Prey spielt sich somit als bunter Mix aus Survival, Shooter und Schleichspiel mit diversen Rollenspielelementen, eingebettet in einem Sci-Fi-Horrorsetting. Daher erinnert das Spiel auch stark an Dead Space, Bioshock oder System Shock 2, die als große Vorbilder und Inspirationsquellen Pate standen. Auch Prey profitiert durch sein Setting von einer unglaublich starken Atmosphäre, die für dauerhafte Spannung sorgt. Und dank der Mimics, die sich an Bord befinden, gibt es auch eine Reihe fieser Schockmomente. Die kleinen Biester können sich nämlich in gewöhnliche Gegenstände verwandeln, ohne von uns als solche erkannt zu werden. Wenn uns dann mit lautstarkem Soundeffekt plötzlich eine Tasse oder eine Lampe angreift, ist das sicher nichts für zarte Gemüter. Auch sorgt dieser Umstand dafür, dass wir unsere Umgebung stets genau unter die Lupe nehmen, uns fragen, ob wirklich alles an Ort und Stelle steht, wie es soll, oder an der ruhig wirkenden Szenerie nicht doch etwas faul ist.

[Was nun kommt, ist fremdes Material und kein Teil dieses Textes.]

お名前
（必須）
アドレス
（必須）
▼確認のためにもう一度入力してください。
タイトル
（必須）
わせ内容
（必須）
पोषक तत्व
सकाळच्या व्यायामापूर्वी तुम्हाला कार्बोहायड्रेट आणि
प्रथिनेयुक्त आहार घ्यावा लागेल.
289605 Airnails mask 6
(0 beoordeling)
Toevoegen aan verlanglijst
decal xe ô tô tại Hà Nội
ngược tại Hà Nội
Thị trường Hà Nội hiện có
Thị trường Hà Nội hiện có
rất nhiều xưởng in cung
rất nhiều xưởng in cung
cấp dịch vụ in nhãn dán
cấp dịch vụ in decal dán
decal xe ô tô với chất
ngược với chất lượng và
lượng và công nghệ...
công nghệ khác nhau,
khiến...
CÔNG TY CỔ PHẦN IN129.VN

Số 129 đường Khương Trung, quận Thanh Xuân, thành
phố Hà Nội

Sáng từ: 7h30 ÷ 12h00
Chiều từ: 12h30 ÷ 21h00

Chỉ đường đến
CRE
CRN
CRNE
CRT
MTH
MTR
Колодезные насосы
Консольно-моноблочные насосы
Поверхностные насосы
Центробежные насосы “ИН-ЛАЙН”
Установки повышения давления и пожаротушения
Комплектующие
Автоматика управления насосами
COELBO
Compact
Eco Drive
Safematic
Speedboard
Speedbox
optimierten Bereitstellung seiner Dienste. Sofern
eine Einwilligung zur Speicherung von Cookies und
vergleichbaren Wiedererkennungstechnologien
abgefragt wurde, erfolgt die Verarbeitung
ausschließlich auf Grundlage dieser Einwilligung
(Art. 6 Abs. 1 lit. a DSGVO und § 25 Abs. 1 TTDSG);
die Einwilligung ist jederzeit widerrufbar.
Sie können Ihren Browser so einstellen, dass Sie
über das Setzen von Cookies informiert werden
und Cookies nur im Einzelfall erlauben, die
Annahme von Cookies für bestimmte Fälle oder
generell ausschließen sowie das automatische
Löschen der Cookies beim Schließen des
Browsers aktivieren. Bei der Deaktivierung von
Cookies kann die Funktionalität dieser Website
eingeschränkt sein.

Unsere Entscheidungen im Spielverlauf haben übrigens Auswirkung auf das Ende des Spiels, wovon es mehrere verschiedene zu erreichen gibt. Enttäuschend ist leider nur, dass die Credits, nach Abschluss des Abenteuers, ohne großes Tamtam oder über den Bildschirm laufen, doch die spürbaren Auswirkungen unserer Entscheidungen auf den Ausgang motivieren dennoch zum Ausprobieren. Bis dahin ist es auch ein langer Weg, für Prey braucht man gut und gerne 20 Stunden, um es zu beenden. Wer sich auch um Nebenaufgaben kümmert, kommt schnell auf 30. Und da der Ablauf nicht linear ist, viele Orte auf der Talos I unerkundet blieben, andere Enden erreicht werden wollen und ein anderer Fähigkeitsbaum ein neues Spielgefühl mit sich bringt, besitzt Prey einen gewissen Wiederspielwert.
Technisch basiert Prey auf der Cryengine, schöpft dessen Möglichkeiten jedoch nicht gänzlich aus. Prey ist zwar weit davon entfernt schlecht auszusehen, punktet mit enormen Detailreichtum, einem charmanten Stil und läuft stets wunderbar flüssig auf der von uns getesteten PS4 Pro, wird mit seiner Grafik aber auch keinen Preis gewinnen. Nicht schlimm, letztlich zählen aber die inneren Werte, die stimmen in Prey definitiv.
Fazit
Wer Survival-Abenteuer mag, bekommt mit Prey einen höchst spannenden Sci-Fi-Horror-Beitrag mit großer spielerischer Freiheit, die es uns ermöglicht, nach eigenen Vorlieben auf Erkundungstour durch eine alienverseuchte Raumstation zu gehen. Viele Wege führen ans Ziel, mindestens einer sollte jeden Genrefreund zu Prey führen.